Le rapport du secrétaire de la Commission des institutions politiques mentionne effectivement comme une évidence le rôle central des commissions dans le processus de décision parlementaire et relève que le fait d'en être exclu constitue un lourd désavantage dans l'exercice des droits individuels d'un parlementaire. Puisqu'il y a 288 sièges de commission à répartir entre 200 parlementaires, le principe que chaque député puisse siéger dans au moins une commission semble facile à appliquer. Le Parlement, à l'article 15 alinéa 2 RCN, a veillé à ce que les députés des petits groupes de 5 ou 6 personnes puissent voir respecter leur droit à un certain nombre de sièges, proportionnel à leur importance relative par rapport à l'ensemble des sièges à pourvoir au sein des commissions. Il a assoupli ainsi la règle proportionnelle stricte de l'article 43 de la loi sur le Parlement et de l'article 15 alinéa 1 RCN, article qui aurait fait de chaque commission un petit Parlement en miniature.
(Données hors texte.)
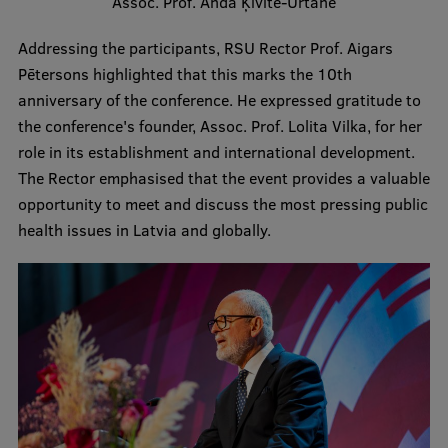
Assoc. Prof. Anda Ķīvīte-Urtāne
Visual Identity
Addressing the participants, RSU Rector Prof. Aigars
RSU Great Hall
Pētersons highlighted that this marks the 10th
anniversary of the conference. He expressed gratitude to
Museums and exhibitions
the conference's founder, Assoc. Prof. Lolita Vilka, for her
Development and research projects
role in its establishment and international development.
The Rector emphasised that the event provides a valuable
Rankings
opportunity to meet and discuss the most pressing public
Virtual tour
health issues in Latvia and globally.
Study and environmental accessibility
Sustainable Development Goals
Performance Data 2025
Souvenirs and books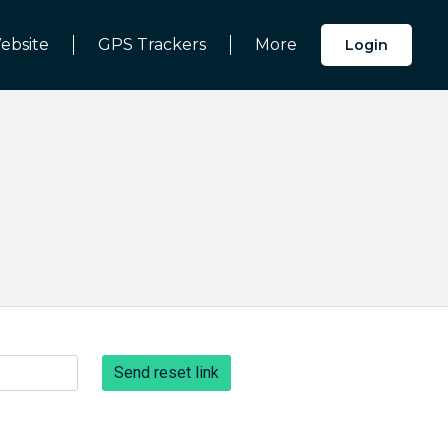
ebsite
GPS Trackers
More
Login
Send reset link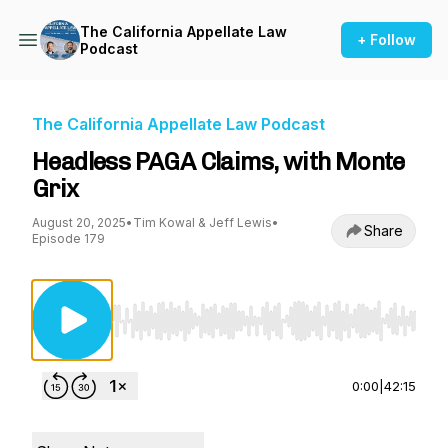
The California Appellate Law
+ Follow
Podcast
The California Appellate Law Podcast
Headless PAGA Claims, with Monte
Grix
August 20, 2025
•
Tim Kowal & Jeff Lewis
•
Share
Episode 179
Use Left/Right to seek, Home/End to jump to st
0:00
|
42:15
Rien n'empêcherait de créer une disposition analogue pour les députés non inscrits, rien sur le plan juridique. Nous sommes clairement là face à un problème politique, auquel on doit trouver une solution politique. D'autres parlements dans le monde y ont été confrontés et l'ont résolu de différentes manières, mais ils ont en tout cas débattu sérieusement: le Parlement européen, le Bundestag, la Chambre des Lords au Royaume-Uni, le Sénat français, les pays nordiques, les Pays-Bas, où même un député siégeant seul peut constituer un groupe. Notre Parlement doit lui aussi savoir empoigner ce problème, dans le respect de la démocratie, dans le respect de la représentativité proportionnelle des partis - même les plus petits -, dans le respect du principe de l'égalité de traitement entre députés, et surtout dans le respect de "l'expression fidèle et sûre" de la volonté des électeurs.
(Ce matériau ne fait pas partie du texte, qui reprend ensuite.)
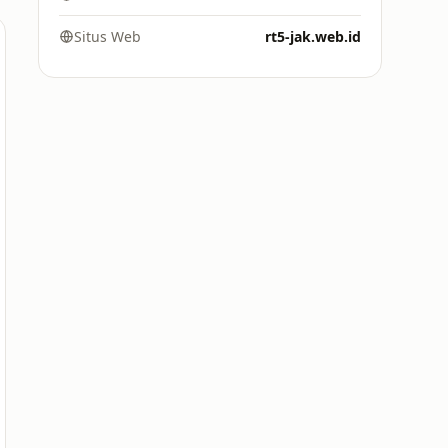
Situs Web
rt5-jak.web.id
J'adresse une remarque au rapporteur de langue allemande de la commission, Monsieur Gerhard Pfister: vous déformez notre initiative parlementaire en disant qu'elle revendique les mêmes droits que pour les autres députés. Elle revendique, Monsieur le député, simplement un statut, c'est-à-dire qu'on légifère et qu'on crée un statut des députés sans groupe. Vous pourrez discuter pour savoir si vous y mettrez les mêmes droits que pour les autres députés.

Il serait tout de même plus élégant que le Parlement règle lui-même cette demande d'équité, plutôt qu'elle lui soit imposée par le Tribunal fédéral.